• [Instructions to follow]:
Pull each line containing "Indolasbaja" out of the listing below.
─── Given data ───
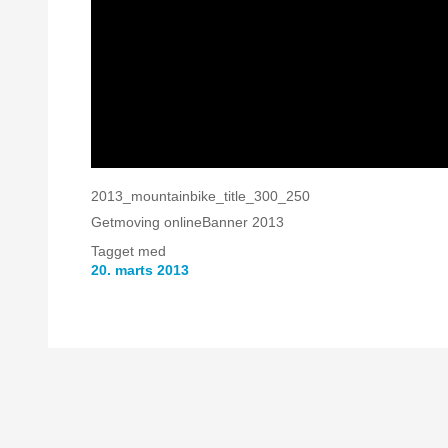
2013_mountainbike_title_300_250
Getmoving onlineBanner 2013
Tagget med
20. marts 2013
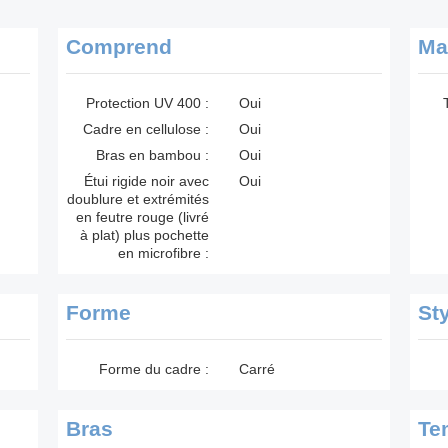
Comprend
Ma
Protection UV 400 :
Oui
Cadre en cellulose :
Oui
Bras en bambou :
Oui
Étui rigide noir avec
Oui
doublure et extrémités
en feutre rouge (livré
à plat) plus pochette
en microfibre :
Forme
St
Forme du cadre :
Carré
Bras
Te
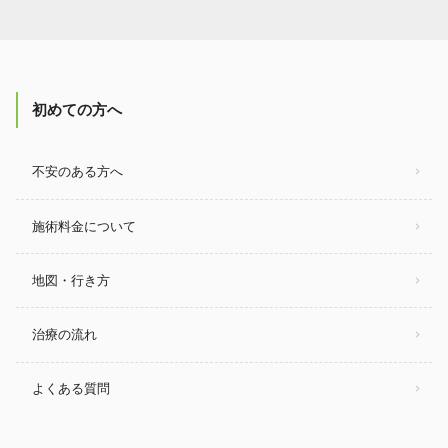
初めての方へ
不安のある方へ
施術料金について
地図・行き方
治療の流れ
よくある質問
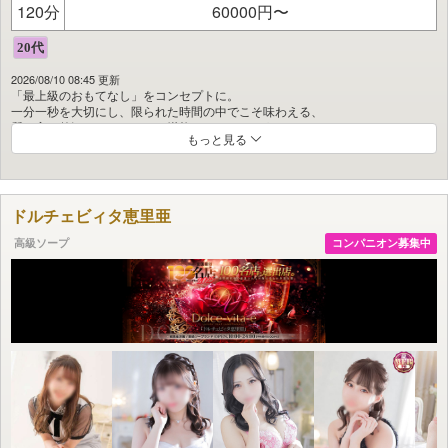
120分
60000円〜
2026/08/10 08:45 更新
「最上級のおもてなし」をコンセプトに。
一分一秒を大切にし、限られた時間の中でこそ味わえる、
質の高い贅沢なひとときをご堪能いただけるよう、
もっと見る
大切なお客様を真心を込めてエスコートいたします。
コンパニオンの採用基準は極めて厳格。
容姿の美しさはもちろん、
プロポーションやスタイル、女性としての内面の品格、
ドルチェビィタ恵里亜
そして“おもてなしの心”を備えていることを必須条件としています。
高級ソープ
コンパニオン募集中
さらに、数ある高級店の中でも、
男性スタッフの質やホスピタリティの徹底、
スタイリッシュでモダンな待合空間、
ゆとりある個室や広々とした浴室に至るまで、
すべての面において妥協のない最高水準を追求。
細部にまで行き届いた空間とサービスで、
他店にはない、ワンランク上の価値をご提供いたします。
───
─── Given data ───
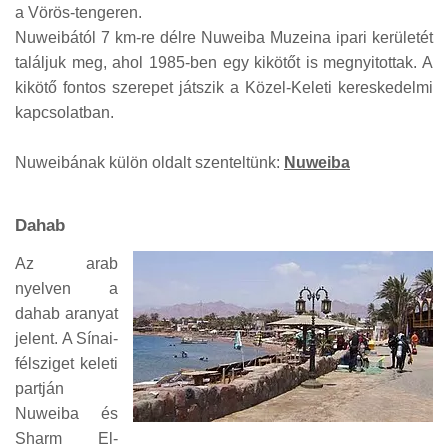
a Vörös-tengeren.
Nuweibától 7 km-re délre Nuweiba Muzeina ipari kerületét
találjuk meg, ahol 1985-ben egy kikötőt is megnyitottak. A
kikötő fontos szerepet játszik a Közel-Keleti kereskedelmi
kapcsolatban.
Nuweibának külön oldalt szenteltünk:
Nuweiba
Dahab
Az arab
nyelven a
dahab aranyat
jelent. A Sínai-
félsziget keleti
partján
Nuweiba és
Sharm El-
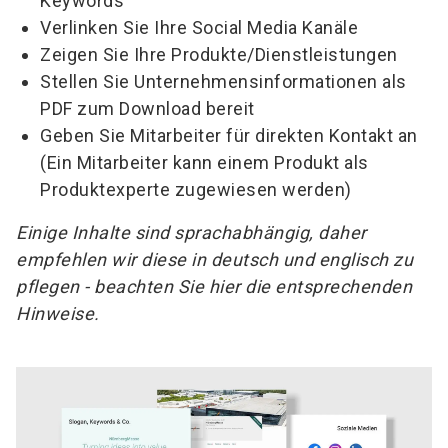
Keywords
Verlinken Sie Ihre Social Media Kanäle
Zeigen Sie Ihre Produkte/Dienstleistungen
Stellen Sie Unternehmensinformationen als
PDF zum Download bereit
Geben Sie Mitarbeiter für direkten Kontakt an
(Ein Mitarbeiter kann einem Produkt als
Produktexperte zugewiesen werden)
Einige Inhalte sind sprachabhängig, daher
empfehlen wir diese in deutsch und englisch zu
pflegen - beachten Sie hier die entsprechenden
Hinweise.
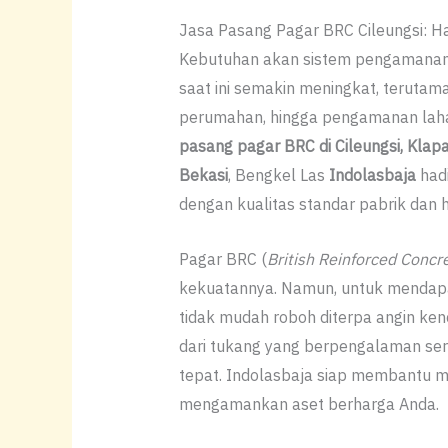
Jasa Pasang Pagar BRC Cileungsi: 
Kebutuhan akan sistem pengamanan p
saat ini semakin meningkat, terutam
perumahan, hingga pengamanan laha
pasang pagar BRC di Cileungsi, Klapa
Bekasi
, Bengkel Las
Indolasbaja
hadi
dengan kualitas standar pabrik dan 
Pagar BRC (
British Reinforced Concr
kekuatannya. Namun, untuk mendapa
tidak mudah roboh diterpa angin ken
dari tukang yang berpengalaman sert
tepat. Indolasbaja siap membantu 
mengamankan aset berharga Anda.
───
• [Exercise output]:
Indolasbaja
tepat. Indolasbaja siap membantu 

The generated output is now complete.